*** Input records Section Begins ***

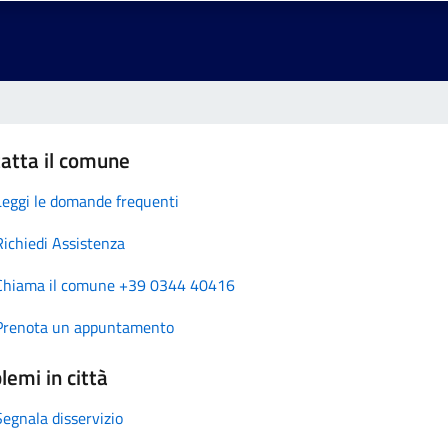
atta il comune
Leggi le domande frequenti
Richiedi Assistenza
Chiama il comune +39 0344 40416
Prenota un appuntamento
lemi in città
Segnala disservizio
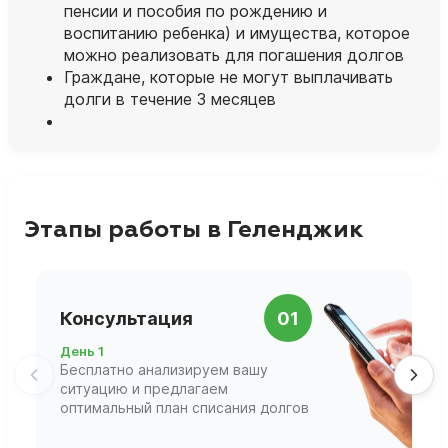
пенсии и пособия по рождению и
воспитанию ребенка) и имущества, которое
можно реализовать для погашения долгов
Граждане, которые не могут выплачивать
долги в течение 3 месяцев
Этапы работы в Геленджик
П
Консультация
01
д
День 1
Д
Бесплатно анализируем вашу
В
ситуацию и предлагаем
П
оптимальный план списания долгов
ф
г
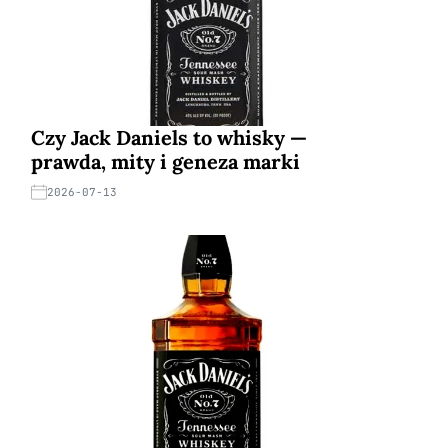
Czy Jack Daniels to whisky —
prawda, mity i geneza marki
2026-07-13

*** Input records Section Ends ***

Search the data above for lines holding "comune" and copy each of them.

atta il comune
Chiama il comune +39 0344 40416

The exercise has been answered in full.